__LISTED ENTRIES__
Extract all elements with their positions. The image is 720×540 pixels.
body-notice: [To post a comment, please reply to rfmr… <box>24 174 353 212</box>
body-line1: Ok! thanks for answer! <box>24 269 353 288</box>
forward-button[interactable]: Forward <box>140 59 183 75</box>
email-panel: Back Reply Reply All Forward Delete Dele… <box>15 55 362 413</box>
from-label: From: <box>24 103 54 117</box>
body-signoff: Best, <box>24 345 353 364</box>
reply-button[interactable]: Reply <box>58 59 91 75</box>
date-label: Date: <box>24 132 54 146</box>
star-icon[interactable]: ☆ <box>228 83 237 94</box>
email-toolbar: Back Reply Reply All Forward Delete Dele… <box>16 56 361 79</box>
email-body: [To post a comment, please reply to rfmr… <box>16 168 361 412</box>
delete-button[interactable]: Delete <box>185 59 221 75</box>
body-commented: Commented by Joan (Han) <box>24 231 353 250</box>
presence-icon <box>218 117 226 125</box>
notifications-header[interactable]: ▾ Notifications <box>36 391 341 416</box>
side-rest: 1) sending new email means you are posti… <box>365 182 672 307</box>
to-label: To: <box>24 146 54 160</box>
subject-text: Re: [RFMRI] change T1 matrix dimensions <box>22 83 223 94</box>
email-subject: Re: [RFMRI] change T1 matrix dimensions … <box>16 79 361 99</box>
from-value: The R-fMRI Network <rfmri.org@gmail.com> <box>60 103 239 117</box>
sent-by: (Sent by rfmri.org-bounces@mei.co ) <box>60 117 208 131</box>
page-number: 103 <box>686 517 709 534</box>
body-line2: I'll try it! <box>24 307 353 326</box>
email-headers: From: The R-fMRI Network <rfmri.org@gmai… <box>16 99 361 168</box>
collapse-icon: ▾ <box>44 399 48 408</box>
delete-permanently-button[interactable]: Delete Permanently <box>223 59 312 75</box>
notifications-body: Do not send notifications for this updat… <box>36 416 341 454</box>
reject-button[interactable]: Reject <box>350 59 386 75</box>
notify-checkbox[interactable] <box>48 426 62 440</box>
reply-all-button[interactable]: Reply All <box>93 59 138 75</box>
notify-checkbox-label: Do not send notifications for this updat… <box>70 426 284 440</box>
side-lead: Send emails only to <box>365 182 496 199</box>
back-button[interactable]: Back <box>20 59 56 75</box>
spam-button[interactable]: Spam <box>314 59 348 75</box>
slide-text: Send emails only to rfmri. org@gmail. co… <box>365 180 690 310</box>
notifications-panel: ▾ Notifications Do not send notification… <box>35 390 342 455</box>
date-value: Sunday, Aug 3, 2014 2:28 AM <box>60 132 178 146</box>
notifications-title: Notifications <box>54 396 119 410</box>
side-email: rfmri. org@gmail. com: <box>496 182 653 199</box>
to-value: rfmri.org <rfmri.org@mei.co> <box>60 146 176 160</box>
...
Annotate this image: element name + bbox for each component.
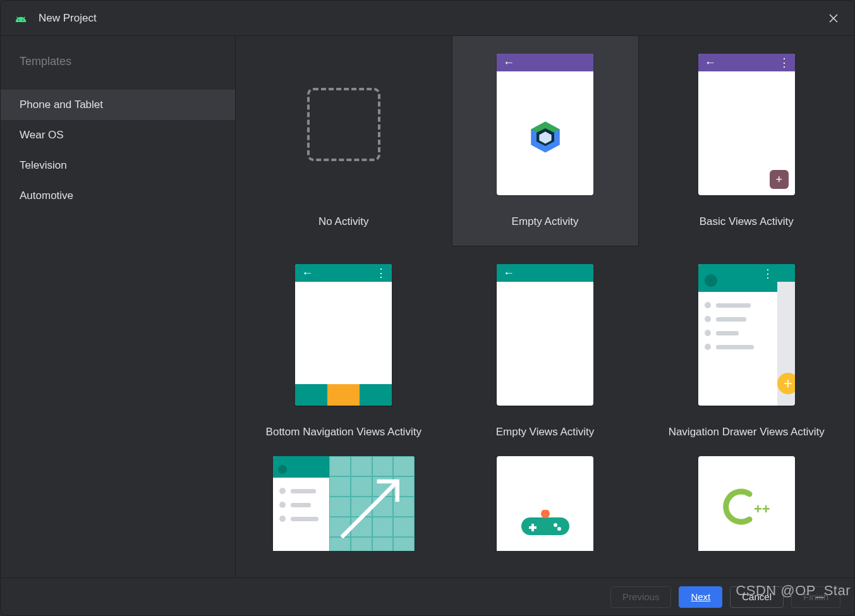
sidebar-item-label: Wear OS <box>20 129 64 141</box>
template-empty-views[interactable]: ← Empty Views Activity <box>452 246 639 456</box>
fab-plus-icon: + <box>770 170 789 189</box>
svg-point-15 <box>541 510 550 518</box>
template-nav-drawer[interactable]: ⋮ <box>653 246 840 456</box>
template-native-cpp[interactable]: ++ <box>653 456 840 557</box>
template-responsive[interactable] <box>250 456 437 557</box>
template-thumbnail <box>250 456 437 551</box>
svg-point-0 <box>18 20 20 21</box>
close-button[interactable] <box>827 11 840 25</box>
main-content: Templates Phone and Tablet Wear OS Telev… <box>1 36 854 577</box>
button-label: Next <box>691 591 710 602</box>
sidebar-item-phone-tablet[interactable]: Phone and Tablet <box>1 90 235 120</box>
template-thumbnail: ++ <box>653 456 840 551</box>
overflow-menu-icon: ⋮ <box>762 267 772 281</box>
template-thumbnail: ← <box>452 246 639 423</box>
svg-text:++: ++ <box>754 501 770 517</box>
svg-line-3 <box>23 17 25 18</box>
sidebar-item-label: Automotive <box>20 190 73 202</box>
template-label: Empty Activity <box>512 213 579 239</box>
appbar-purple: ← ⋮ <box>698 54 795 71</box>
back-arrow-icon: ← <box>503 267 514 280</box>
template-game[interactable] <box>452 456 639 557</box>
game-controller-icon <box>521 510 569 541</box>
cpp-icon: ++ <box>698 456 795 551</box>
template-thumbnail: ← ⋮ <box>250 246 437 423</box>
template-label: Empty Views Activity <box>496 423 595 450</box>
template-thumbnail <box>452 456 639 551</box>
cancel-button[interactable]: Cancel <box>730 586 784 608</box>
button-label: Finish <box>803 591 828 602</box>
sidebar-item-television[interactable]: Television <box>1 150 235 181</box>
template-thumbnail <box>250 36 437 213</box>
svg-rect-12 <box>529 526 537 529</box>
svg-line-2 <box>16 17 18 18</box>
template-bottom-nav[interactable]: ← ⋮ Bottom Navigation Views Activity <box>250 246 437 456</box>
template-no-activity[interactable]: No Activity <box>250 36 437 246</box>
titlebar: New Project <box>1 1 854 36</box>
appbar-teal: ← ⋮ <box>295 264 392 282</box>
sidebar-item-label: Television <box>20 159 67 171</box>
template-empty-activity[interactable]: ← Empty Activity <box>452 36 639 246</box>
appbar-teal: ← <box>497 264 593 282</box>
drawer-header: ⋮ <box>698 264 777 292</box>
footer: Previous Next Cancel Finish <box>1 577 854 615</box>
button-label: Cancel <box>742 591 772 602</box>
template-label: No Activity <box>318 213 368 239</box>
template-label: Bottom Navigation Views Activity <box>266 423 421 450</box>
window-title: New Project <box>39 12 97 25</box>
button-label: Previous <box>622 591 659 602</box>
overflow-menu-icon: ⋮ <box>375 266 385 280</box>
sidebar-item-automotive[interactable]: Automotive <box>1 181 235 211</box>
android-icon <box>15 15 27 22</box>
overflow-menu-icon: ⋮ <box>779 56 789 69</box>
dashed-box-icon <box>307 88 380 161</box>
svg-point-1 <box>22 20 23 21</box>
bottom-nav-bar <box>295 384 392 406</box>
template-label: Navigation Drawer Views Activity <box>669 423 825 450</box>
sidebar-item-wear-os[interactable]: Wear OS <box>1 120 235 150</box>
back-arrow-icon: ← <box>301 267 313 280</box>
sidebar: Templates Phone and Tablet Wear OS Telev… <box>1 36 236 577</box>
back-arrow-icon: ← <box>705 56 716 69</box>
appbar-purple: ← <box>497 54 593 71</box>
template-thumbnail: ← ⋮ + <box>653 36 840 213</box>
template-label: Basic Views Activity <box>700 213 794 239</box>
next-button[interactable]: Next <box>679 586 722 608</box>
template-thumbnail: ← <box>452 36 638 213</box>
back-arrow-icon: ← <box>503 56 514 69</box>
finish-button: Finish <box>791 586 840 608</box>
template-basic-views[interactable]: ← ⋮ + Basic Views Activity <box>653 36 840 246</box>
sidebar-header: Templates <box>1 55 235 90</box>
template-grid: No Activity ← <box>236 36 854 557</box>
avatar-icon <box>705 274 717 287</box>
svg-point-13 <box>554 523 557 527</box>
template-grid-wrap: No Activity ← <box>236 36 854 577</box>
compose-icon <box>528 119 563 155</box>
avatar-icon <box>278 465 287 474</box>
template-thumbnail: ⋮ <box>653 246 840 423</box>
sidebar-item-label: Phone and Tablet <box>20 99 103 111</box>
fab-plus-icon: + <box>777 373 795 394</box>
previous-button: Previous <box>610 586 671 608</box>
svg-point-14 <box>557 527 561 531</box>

__WHAT TO PRODUCE__
Search the entries for "Navigation" and show every line that has it.

__EXERCISE RESPONSE__
template-bottom-nav[interactable]: ← ⋮ Bottom Navigation Views Activity <box>250 246 437 456</box>
template-label: Bottom Navigation Views Activity <box>266 423 421 450</box>
template-label: Navigation Drawer Views Activity <box>669 423 825 450</box>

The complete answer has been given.